Chapter 5 #2
I’d always preferred to walk barefoot, though. I always felt like it rooted me to the earth when my mind could be so flighty. Taking a deep breath, I felt my husband’s hand still on my lower back and knew—he was the real root of my life. The center of my world.
“You back with me, girl?”
“Yeah.” I smiled. “What are you doing here?”
“I heard you were here for a couple of days and wanted to talk to you.” She nodded to my husband. “Nice to see you again, Rocco.”
He nodded. “Signorina Parker.” Then he kissed me on the cheek and said he had business to attend to.
Thandie and I both watched as he fixed his suit and walked away, disappearing inside the house. I was left staring longer than her, though. She cracked up, taking my arm in hers, leading me to a wrought-iron table set in the garden. Then she made a turn and led us back toward the house.
“On second thought, let’s get something to drink before we sit down.”
“Good idea,” I said, thinking we were going for water or something fizzy to bring back with us, but it turned out Thandie was on the hunt for something stronger.

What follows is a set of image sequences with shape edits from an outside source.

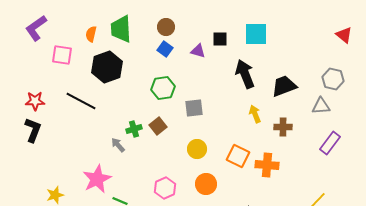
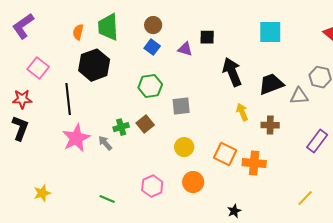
cyan square: (256, 34) -> (270, 32), moved
pink square: (62, 55) -> (38, 68), moved, turned 30
black line: (81, 101) -> (68, 99), turned 56
gray triangle: (321, 106) -> (299, 96), moved
pink star: (97, 179) -> (76, 138), moved

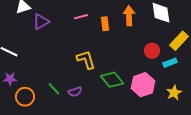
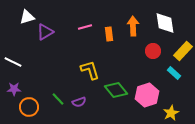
red circle: (152, 51) -> (153, 51), moved
cyan rectangle: (170, 63) -> (174, 73), turned 64
yellow star: (174, 93) -> (171, 113), moved

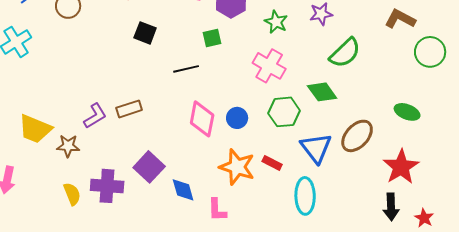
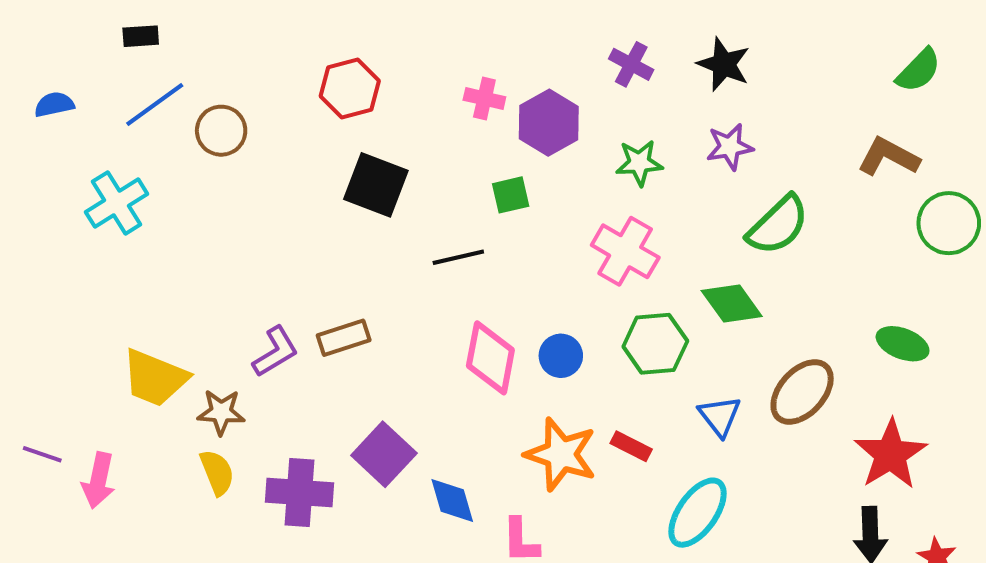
green star: (276, 22) -> (639, 163), turned -30
black square: (145, 33) -> (376, 185), size x1.4
blue triangle: (316, 148) -> (720, 416), size x0.7
yellow semicircle: (72, 194) -> (217, 472), moved
cyan ellipse: (305, 196) -> (698, 513), turned 36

The fridge was stocked with all sorts of delicious foods, and even though it was technically too early for brunch, I was hungry again. Rocco’s pace in the bedroom kept me perpetually starved, though he was always feeding me too, and I was always slipping in a pisolino whenever I could.
I looked over my shoulder while I put together a seafood charcuterie board for us, and she made the drinks. “I’m not a big fan of Bloody Mary cocktails,” I said, scrunching up my nose. “I prefer red gravy over my pasta, not in drink form.”
“This from a woman who doesn’t mind eating red beans and rice with crickets from the Audubon Insectarium in the dish.” She made a gagging noise. “I think you’ll survive a drink with tomato juice in it. Besides, don’t knock my Bloody Mary until you’ve tried it.”
“That’s fair.” I shrugged.
“Mmm hmmm,” she said, continuing to do her thing.
Once her two concoctions were done and I had everything (raw oysters on the half shell, boiled shrimp, snow crab legs, blue crab meat, lobster tails, and four different types of dipping sauces—cocktail, tartar, remoulade, and mignonette) arranged over a layer of ice on the metal serving platter, lemon wedges as garnishes, we took our offerings and headed back toward the iron table in the garden.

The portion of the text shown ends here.